Roy F. Ascott was born at Bath, Somerset on 26 October 1934, eldest of the two children of Edwin Roy Ascott (6 July 1909-16 October 1965), machinist, and his wife Muriel Eileen née Mead (27 April 1912-30 May 1998), who married at Bath in 1933. Roy was educated at the City of Bath Boys' School after which spent his National Service as a Pilot Officer in the Royal Air Force. He then studied Fine Art at King's College, University of Durham, now Newcastle University 1955-1959, under Victor Pasmore (1908-1988) and Richard Hamilton (1922-2011), and Art History under Sir Lawrence Burnett Gowing (1918-1991) and Quentin Bell (1910-1996), gaining his B.A. (hons) Fine Art in 1959. Ascott was appointed Studio Demonstrator 1959–1961 and then moved to London, where he established the radical Ground course at Ealing Art College, which he later established at Ipswich School of Art. After leaving Ipswich Civic College, now Suffolk College, he taught for a brief time at an Ipswich Secondary School, before being appointed President of Ontario College of Art in Canada.
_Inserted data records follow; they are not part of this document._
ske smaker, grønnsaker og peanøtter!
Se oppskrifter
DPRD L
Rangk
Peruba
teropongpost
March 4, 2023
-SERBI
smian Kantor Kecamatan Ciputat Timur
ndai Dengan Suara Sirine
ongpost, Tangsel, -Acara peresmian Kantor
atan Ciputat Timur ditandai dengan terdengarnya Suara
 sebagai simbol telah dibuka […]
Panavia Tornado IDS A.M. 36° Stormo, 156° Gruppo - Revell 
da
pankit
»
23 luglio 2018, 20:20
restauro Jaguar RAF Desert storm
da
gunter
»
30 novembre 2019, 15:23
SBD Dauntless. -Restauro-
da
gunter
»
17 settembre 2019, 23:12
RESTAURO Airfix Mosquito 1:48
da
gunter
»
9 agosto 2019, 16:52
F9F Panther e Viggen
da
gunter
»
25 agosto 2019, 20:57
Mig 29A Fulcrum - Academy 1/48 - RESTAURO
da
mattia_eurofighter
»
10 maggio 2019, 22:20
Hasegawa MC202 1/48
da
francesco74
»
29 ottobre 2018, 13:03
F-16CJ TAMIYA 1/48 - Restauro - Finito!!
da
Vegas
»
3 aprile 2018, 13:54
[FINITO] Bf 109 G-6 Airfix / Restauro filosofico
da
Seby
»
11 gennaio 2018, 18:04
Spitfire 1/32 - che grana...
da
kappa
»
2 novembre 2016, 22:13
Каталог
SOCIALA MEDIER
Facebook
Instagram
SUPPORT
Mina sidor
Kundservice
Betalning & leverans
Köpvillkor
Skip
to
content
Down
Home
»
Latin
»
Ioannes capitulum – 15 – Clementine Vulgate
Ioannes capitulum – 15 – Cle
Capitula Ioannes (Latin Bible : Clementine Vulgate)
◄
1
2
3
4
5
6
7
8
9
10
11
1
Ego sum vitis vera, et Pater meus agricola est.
He was then Chair of Fine Art at Minneapolis College of Art and Design, before moving to California as Vice-President and Dean of San Francisco Art Institute. He was Professor for Communications Theory at the University of Applied Arts Vienna during the 1980s, and Professor of Technoetic Arts at the University of Wales, Newport in the 1990s where he established the Centre for Advanced Inquiry in the Interactive Arts which he followed with the establishment of the Planetary Collegium at Plymouth University in 2003. After various other appointments, in 2014, he established the Ascott Technoetic Arts Studio at DTMA, creating the Technoetic Arts advanced degree programme, taught jointly with the Shanghai Institute of Visual Art. The DeTao-Node of the Planetary Collegium was established in 2015 and he is a Doctor Honoris Causa of Ionian University, Corfu, Greece. Technoetics is a neologism introduced by Roy Ascott, who coined the term from techne and noetic theory, to refer to the emergent field of technology and consciousness research.